I'm hoping that an anti-filter won't be necessary for this to work, but it might be beneficial if there are some harder to detect strings like the one you pointed out (if folks feel it is necessary).

The entry for counterbalancing Road Runner Business customers would be as follows:

    MAILFROM    -3    ENDSWITH    .biz.rr.com

My own reverse DNS on RR Residential would fail ([sub-region]-###-###-###-###.[region].rr.com).  They seem pretty good about keeping the spaces separate.  My concern is more so if these IP's are being used to send spam that isn't from detected open proxies.  I'm going to text search my filters some more, but it's probably safe.

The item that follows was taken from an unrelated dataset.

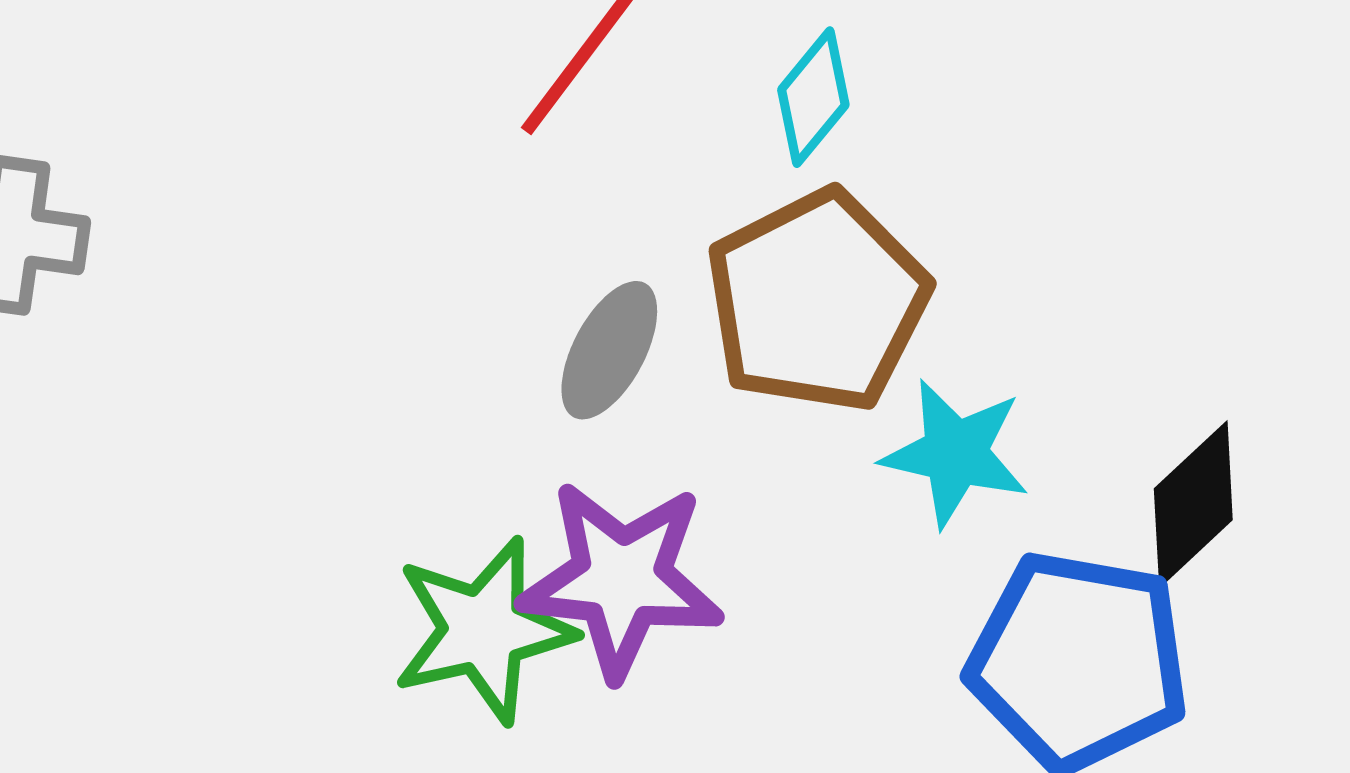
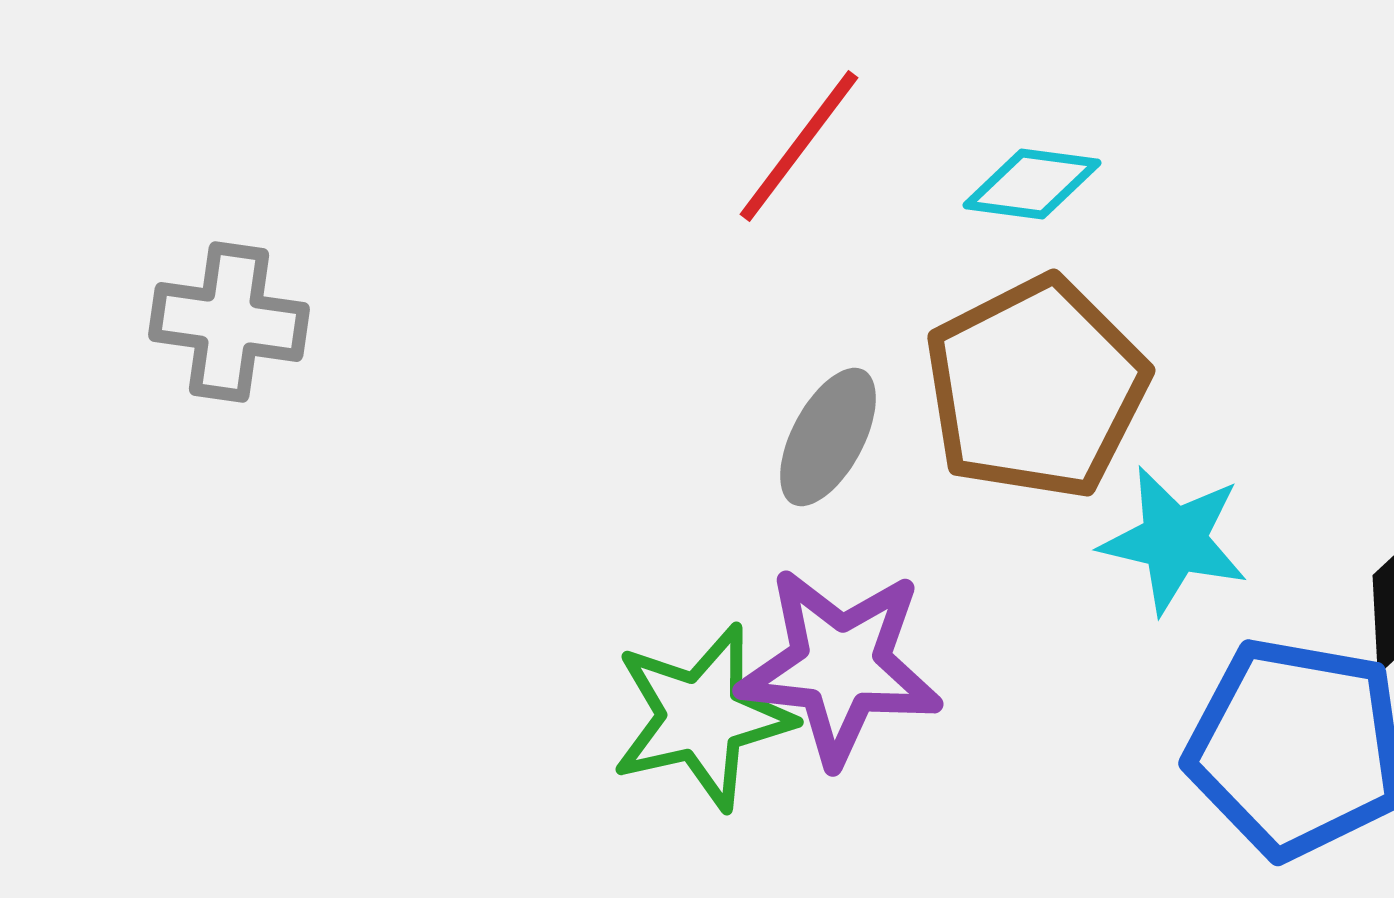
cyan diamond: (813, 97) -> (1032, 184), turned 58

BTW, EASYNET-DYNA picks me up at home (office), but SORBS-DUL doesn't probably because my IP seems to only change with their network being changed (i.e. not dynamic).  This is why I score SORBS-DUL at a 6 and EASYNET-DYNA at a 4, and keep both with the DYNAMIC filter.  Legit mail should also pass even if it fails all three filters because of negative weighting.

Matt



Joshua Levitsky wrote:


On Sep 17, 2003, at 8:21 PM, Matthew Bramble wrote:


I think that the following is a candidate for exclusion:


rrcs-nys-###-###-###-###.biz.rr.com


Matthew,
In the case of Road Runner I would put "ENSWITH rr.com" in the DYNAMIC and in the AntiDYNAMIC I would put "ENDSWITH biz.rr.com" because basically Road Runner puts locations in front of the rr.com so unless you know them all it would be hard to list em out. Like nyc.rr.com is New York City. When it has a location at the front it is a consumer account AFAIK and business stuff is in the biz.rr.com space.

Anyone see differently on Road Runner?